Perhaps the moral superiority of Trump and Murdoch is that they did such lovely things with their money, while Jenner’s lipliner that seriously won’t bleed all day is judged ultimately too historically toxic and culturocidal to celebrate. In the manner you would revere, say, Fox News or the Trump presidency.
Much of the Kardashian output is not to my tastes, but tastes are beside the point. The Kardashians represent plenty of the troubling currents of the age – but they certainly didn’t create them. This entire era for the family started with Kim being exploited by a man who sold her sex tape – and has ended with the ladies of the family bestriding … bestroding?… bestraddling an entire entertainment and retail empire. I don’t know if they have purchased a family motto yet, but I would go with whatever is the Latin for: “If you sexually humiliate us, we will do this with it.”
The Kardashian plotlines never do a lot for me, but the characters are magnificent in their way. I recoil-marvel at Kardashian materfamilias Kris Jenner, the world’s hardest woman, and the most assiduous Mother Ten Per Cent to all her girls.
I often try to imagine the atomic female energy levels in the notional Kardashian mansion, into which wandering traveller Kanye West has somehow stumbled. (A bit like William Holden at the start of Sunset Boulevard – but a lot more out of his depth.) The readouts must be off the scale. With the level of it Kanye is exposed to on a daily basis, is it any wonder West’s public outpourings have mutated from standard creative twattery to such things as calling for the amendment abolishing slavery to be repealed? Sleeping in a Kardashian house is like sleeping next to the Infinity Stones. You don’t know what the radiation is going to do, but I think it’s completely reasonable to expect that at the very least it would literally alter your DNA.

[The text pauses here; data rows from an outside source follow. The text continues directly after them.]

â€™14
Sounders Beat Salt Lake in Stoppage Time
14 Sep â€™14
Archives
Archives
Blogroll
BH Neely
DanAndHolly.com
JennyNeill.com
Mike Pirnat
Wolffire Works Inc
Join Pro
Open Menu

The other criticism of Kylie Jenner’s story so far is that she is the very antithesis of the supposedly wholesome Horatio Alger myth that sustained American readers back in the good old days. If you don’t know Horatio Alger, he was a late 19th–century author who penned many novels in which teenage heroes rose from poverty to “respectability” by hard work and clean living. (Alger himself was financially imprudent and almost certainly a paedophile, but that’s one for another day.) He updated his template over time to suit the changing tastes and desires of the public to whom he was trying to appeal – as did authors who came after him. The Alger hero became a literary type, who by the mid-20th century was no longer making the journey from rags-to-respectability, but from rags-to-riches. Meteoric rises were in.
Adjusted for inflation, then, I think it perfectly – perfectly! – conceivable that were Alger still somehow writing today, his protagonist might be a young, hypersexualised, athleisure-wearing woman, who took her company from nought to a billion dollars by sheer force of like, will? – and a refusal to be afraid to rethink the medium stippling brush. Alger was, after all, trying to appeal to a market.

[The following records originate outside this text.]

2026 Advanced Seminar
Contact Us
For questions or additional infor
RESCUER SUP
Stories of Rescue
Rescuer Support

In fact, Alger’s novel Tattered Tom has a female protagonist, of whose susceptibility to the superficial the author seems decidedly in favour. “Good clothes exert more influence upon the wearer than we might at first suppose,” he explains at one point. “And so it was with Tom.” And so, perhaps, with Jenner, whose understanding of just what a 12-shade bronzing palette can do for a wearer is arguably not so abhorrently different.